Het betoog dat er geen noodzaak bestond voor een directe sluiting, omdat uit de observaties blijkt dat in januari 2008 reeds aanleiding was voor optreden en dat daartoe pas negen maanden later is overgegaan, treft geen doel. Ter zitting heeft verweerder toegelicht dat van en over de eerdere observaties geen bericht aan verweerder is gegeven, maar eerst van de inval in de horeca-instelling en van hetgeen daar is aangetroffen.
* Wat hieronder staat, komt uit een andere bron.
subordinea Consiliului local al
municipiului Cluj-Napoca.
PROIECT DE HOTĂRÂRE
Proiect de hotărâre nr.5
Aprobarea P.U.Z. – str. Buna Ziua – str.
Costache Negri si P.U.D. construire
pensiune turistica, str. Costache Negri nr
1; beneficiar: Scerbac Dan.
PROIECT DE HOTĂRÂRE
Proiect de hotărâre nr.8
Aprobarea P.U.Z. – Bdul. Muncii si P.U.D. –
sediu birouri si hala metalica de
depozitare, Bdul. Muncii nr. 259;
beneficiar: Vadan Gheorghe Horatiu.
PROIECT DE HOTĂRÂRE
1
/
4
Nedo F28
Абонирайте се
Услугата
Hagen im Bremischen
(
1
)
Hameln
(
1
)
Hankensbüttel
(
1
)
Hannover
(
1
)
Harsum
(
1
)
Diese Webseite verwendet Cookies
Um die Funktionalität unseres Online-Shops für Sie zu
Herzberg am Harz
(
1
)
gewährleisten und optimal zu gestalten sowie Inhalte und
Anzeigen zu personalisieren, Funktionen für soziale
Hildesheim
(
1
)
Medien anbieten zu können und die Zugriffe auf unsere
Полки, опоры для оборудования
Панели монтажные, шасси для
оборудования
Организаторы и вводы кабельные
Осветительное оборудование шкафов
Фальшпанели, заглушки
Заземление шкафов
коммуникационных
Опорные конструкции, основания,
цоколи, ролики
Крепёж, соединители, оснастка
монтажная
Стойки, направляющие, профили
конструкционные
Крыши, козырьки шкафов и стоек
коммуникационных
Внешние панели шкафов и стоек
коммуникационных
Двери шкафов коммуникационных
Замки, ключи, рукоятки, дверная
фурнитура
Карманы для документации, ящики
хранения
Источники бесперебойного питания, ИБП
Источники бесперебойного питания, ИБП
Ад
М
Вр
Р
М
Anders dan verzoeker naar voren heeft gebracht kan van verweerder niet worden gevergd of verwacht dat hij zich van alle observaties op de hoogte stelt of laat stellen.
2.11 Verzoekers grief dat hem niet duidelijk is geweest dat in het gesprek van 14 oktober 2008 sprake was van zienswijzen, dat het hele begrip hem (en zijn daarbij aanwezige medewerkster) onbekend is en dat zijn gemachtigde ten onrechte daarbij niet aanwezig was, treft evenmin doel. Uit het gespreksverslag blijkt dat aan verzoeker de bedoeling van het gesprek en de betekenis ervan in het kader van de Awb is uitgelegd en dat verzoeker desgevraagd heeft afgezien van de mogelijkheid zich door een gemachtigde te laten bijstaan. Ter zitting is een en ander door verweerder toegelicht, waarbij er - nogmaals - op gewezen is dat verzoeker herhaalde malen is gevraagd of hij zich door zijn gemachtigde wilde laten bijstaan en ook dat verzoekers medewerkster hem dat heeft geadviseerd maar dat verzoeker daarop niet is ingegaan. Naar aanleiding van hetgeen de gemachtigde ter zitting heeft aangevoerd heeft verweerder naar het oordeel van de voorzieningenrechter terecht opgemerkt dat het onder die omstandigheden te ver gaat van verweerder te vergen of te verwachten dat hij zelf de gemachtigde van verzoeker bericht geeft van het zienswijzengesprek. Overigens heeft verzoeker ook ter zitting geen aannemelijke verklaring gegeven voor het afwijzen van de hem geboden mogelijkheid zich door zijn gemachtigde te laten bijstaan.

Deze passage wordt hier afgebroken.